Without an informed and free press, there cannot be an enlightened people. That’s what this trial is really about
Thursday, Colonel Denise Lind, the judge in the Bradley Manning court martial, refused to dismiss the “aiding the enemy” charge. The decision is preliminary, and the judge could still moderate its effect if she finds Manning not guilty. But even if she ultimately acquits Manning, the decision will cast a long shadow on national security journalists and their sources.
First, this case is about national security journalism, not WikiLeaks. At Monday’s argument in preparation for Thursday’s ruling, the judge asked the prosecution to confirm: does it make any difference if it’s WikiLeaks or any other news organization: New York Times, Washington Post, or Wall Street Journal? The prosecution answered: “No, it would not. It would not potentially make a difference.”
Second, the decision establishes a chilling precedent: leaking classified documents to the these newspapers can by itself be legally sufficient to constitute the offense of “aiding the enemy”, if the leaker was sophisticated enough about intelligence and how the enemy uses the internet.
Thursday’s decision was preliminary and made under a standard that favors the prosecution’s interpretation of the facts. The judge must still make that ultimate decision on guilt based on all the evidence, including the defense, under the strict “beyond a reasonable doubt” standard.
Although the decision is preliminary, it is critical as a matter of law because it accepts the prosecution’s extreme theory as legally sufficient. The prosecution’s case is that by leaking materials to the press, the source of classified materials is “communicating with the enemy” indirectly. The source gives materials to the journalist; the journalist publishes; the enemy reads the publication and, presto, the source is guilty of the offense of “aiding the enemy”. Manning is facing life imprisonment without parole for this offense.

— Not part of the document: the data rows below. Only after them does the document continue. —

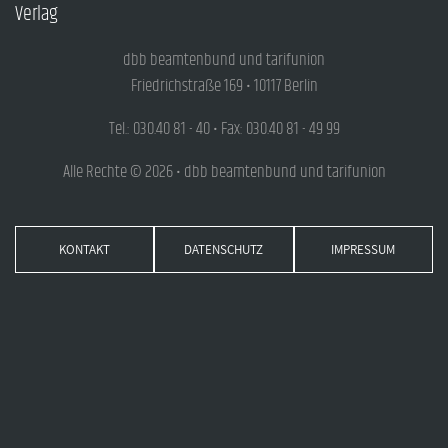
Verlag
dbb beamtenbund und tarifunion
Friedrichstraße 169 • 10117 Berlin
Tel.: 030.40 81 - 40 • Fax: 030.40 81 - 49 99
Alle Rechte © 2026 • dbb beamtenbund und tarifunion
KONTAKT
DATENSCHUTZ
IMPRESSUM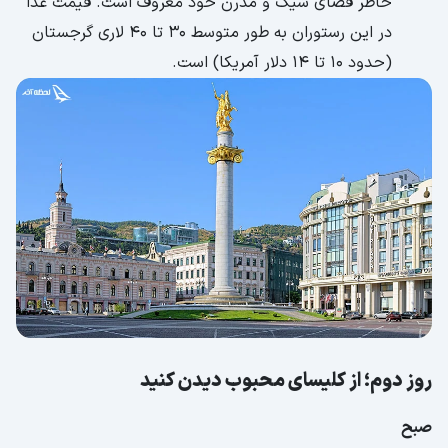
خاطر فضای شیک و مدرن خود معروف است. قیمت غذا
در این رستوران به طور متوسط ​​30 تا 40 لاری گرجستان
(حدود 10 تا 14 دلار آمریکا) است.
روز دوم؛ از کلیسای محبوب دیدن کنید
صبح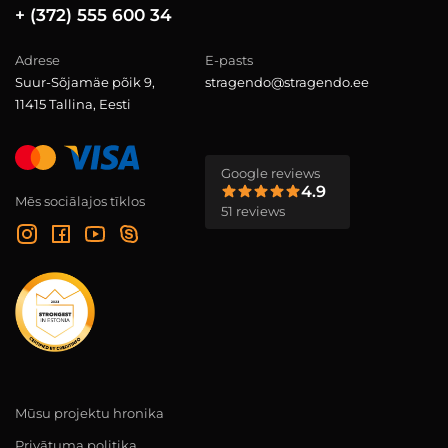
+ (372) 555 600 34
Adrese
E-pasts
Suur-Sõjamäe põik 9,
stragendo@stragendo.ee
11415 Tallina, Eesti
Google reviews
4.9
Mēs sociālajos tīklos
51 reviews
Mūsu projektu hronika
Privātuma politika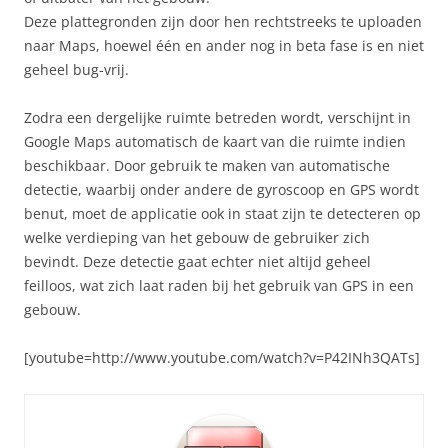
Deze plattegronden zijn door hen rechtstreeks te uploaden
naar Maps, hoewel één en ander nog in beta fase is en niet
geheel bug-vrij.
Zodra een dergelijke ruimte betreden wordt, verschijnt in
Google Maps automatisch de kaart van die ruimte indien
beschikbaar. Door gebruik te maken van automatische
detectie, waarbij onder andere de gyroscoop en GPS wordt
benut, moet de applicatie ook in staat zijn te detecteren op
welke verdieping van het gebouw de gebruiker zich
bevindt. Deze detectie gaat echter niet altijd geheel
feilloos, wat zich laat raden bij het gebruik van GPS in een
gebouw.
[youtube=http://www.youtube.com/watch?v=P42INh3QATs]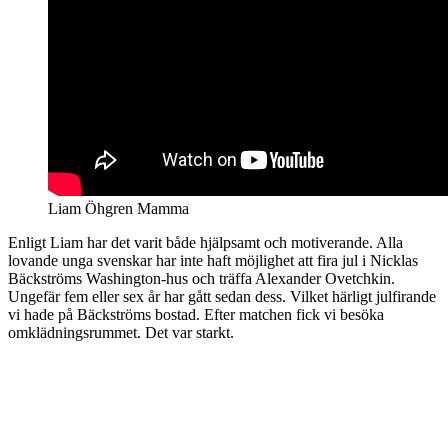
Liam Öhgren Mamma
Enligt Liam har det varit både hjälpsamt och motiverande. Alla
lovande unga svenskar har inte haft möjlighet att fira jul i Nicklas
Bäckströms Washington-hus och träffa Alexander Ovetchkin.
Ungefär fem eller sex år har gått sedan dess. Vilket härligt julfirande
vi hade på Bäckströms bostad. Efter matchen fick vi besöka
omklädningsrummet. Det var starkt.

The judge earlier held that “aiding the enemy” required that the leaker have “actual knowledge” that by handing materials over to a newspaper, he or she is giving it to “the enemy”; it is not enough that the source “should have known” that the enemy would access the materials. The critical question for Thursday’s holding was what evidence is enough, as a matter of law, to prove “actual knowledge”.
On Monday, the prosecution argued its case based on the thinnest of circumstantial evidence. It began by saying that Manning was “a trained intel analyst”, not “an infantryman or a truck driver”. The judge challenged the prosecutor as to “what is the government’s specific information … that by that publication, that al-Qaida and al-Qaida in the Arabian Peninsula would access it”? The prosecution’s answer was “[Manning] was trained specifically, that al-Qaida used the internet to get this information, that the enemy was looking for this specific type of information.”
The judge then sought further clarification:
You are basically focusing on Pfc Manning‘s individual circumstances and training and experience. And that might distinguish him from someone else in an Article 104 setting who basically had no knowledge of intelligence.
And the prosecutor’s response was, “That is absolutely true.”
By dismissing the defense’s motion, the judge effectively accepted that, as a matter of law, evidence that the leaker was trained in intelligence and received training on the fact that that enemy uses the internet to collect information about the United States is a legally sufficient basis for conviction.
Significant leaks on matters of national defense are not generally going to come from army truck drivers. Daniel Ellsberg was a military analyst at RAND. Thomas Drake was an NSA senior executive. Stephen Kim was a senior adviser on intelligence in the State Department. Jeffrey Sterling was a CIA officer. John Kiriakou was a CIA officer. Bradley Manning was a private first class in army intelligence about two years out from basic training. We can disagree about who among these is more or less worthy of respect or derision. But after Thursday’s hearing, they all fall on the wrong side of the line that the judge endorsed.
Leak-based journalism is not the be-all-and-end-all of journalism. But ever since the Pentagon Papers, it has been a fraught but critical part of our constitutional checks in national defense. Nothing makes this clearer than the emerging bipartisan coalition of legislators seeking a basic reassessment of NSA surveillance and Fisa oversight following Edward Snowden’s leaks.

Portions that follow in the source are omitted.